The group, called the Clase C, earns between $600 and $2,600 a month and, through upward mobility in a growing economy, has become Brazil's largest consumer group in a population of 192 million people. (Clase A and B are Brazil's elite and upper middle class, while the D and E classes are on the lowest rungs of the economy.)
Nova America, a thriving but not upscale shopping mall in Rio de Janeiro, gets about 50% of its sales from the Clase C. Carlos Martins, the mall's superintendent, said sales have been growing by about 15% a year, and the mall is adding new stores and corporate offices this year. About 50,000 people a day pass through the mall, spending an average of $80 per person and buying cellphones, consumer electronics and even cars and houses.
"We are huge sellers of real estate and cars," Mr. Martins said.Every weekend, car dealers set up shop in the mall's parking lot and sell an average of 400 cars a weekend. In 2009, car sales to Brazil's Clase C consumers grew by 50% nationwide.
Rossi, a condo developer, has opened sales offices at Nova America and other malls for the first time. Thanks to a new government mortgage financing program called "My house, my life," it's easier for lower-income households to get 30-year mortgages. Condo developers are responding by building smaller, cheaper apartments. Now 60% of Rossi's sales come from Brazil's C and D classes. After selling 13,000 small units in 2009, the company plans to offer double that number this year.

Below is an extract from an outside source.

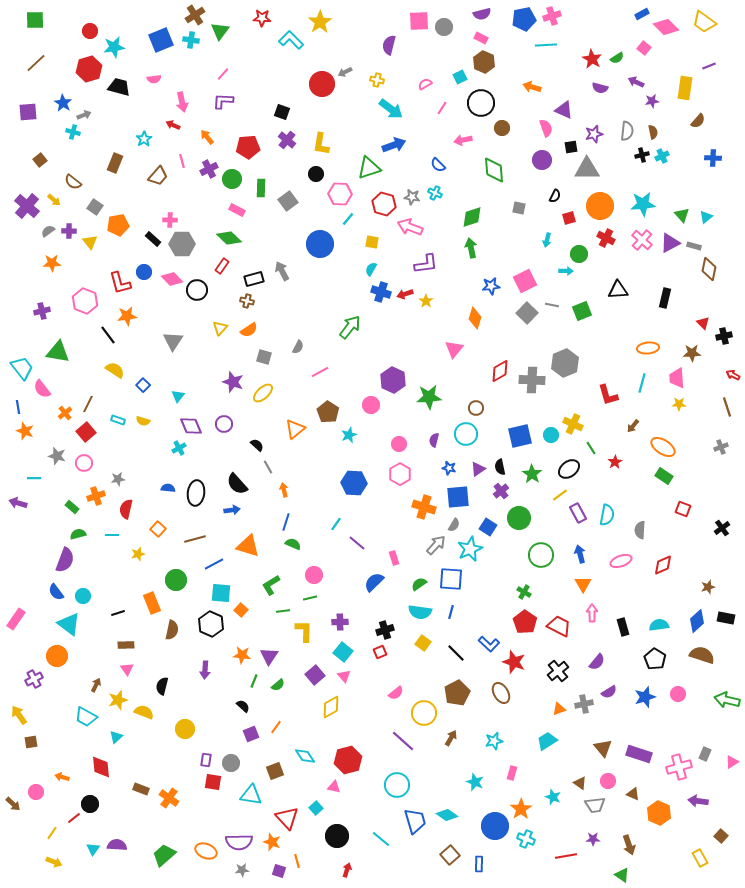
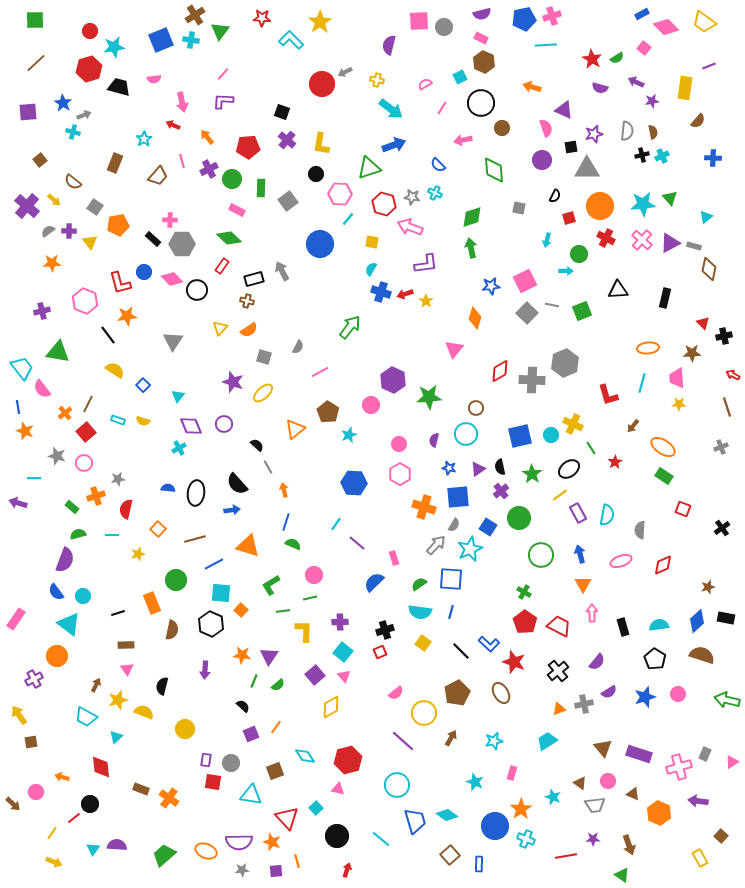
green triangle at (682, 215): moved 12 px left, 17 px up
black line at (456, 653): moved 5 px right, 2 px up
pink triangle at (334, 787): moved 4 px right, 2 px down
purple square at (279, 871): moved 3 px left; rotated 24 degrees counterclockwise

"This was a badly served audience," said Marco Adnet, Rossi's national sales director and a VP of Rio's Real Estate Association. "With the support of the federal government, everything changed. We launched apartments with monthly payments of $100 a month."
Understanding this group of new consumers can be challenging for marketers trying to target them with the right products, services and messages. An ad agency called Consumidor Popular recently ran a workshop for 12 executives that included kits full of photos the agency had snapped in the homes of Clase C families showing what was in their cupboards and refrigerators to offer insights into their brand choices and consumption habits.
High-status cellphones are a given, and the Samsung Star model, priced at $325, is a favorite among the Clase C, who account for about 50% of Samsung's cellphone sales. According to Carlos Werner, Samsung's director in Brazil, the total cellphone market grows by about 100% a year, and some Clase C consumers are already on their third cellphone, replacing older models and upgrading to more expensive ones.
Samsung's LCD and plasma TVs are also big hits among this consumer group. To drive sales, retailers offer low-interest installment plans and customers go to the store every month to make their payment.
Despite a penchant for pricey cellphones, most Brazilians stick to pre-paid plans. According to the National Telecom Agency's tally of cellphone plans, 145 million of them -- almost 82% of the total -- are pre-paid, and only 30 million, or 17%, are post-paid. Prepaid plans are the choice of Clase C.
Vivo, owned by Spain's Telefonica and Portugal Telecom, is Brazil's mobile-phone leader, with 54 million clients. Planning Director Daniel Cardoso estimates that about 35% of his clients are from the Clase C and that those numbers are growing fast. To accommodate them, Vivo is adding new sales outlets and lower price points so consumers can add minutes in increments as low as $3 or $5.
Vivo's ad campaign, by Sao Paulo agency Africa, tells true stories of reaching remote parts of Brazil and changing peoples' lives. Ads show a young woman updating her blog from the Amazon region and a young designer working on sustainability projects using Vivo's mobile internet connection.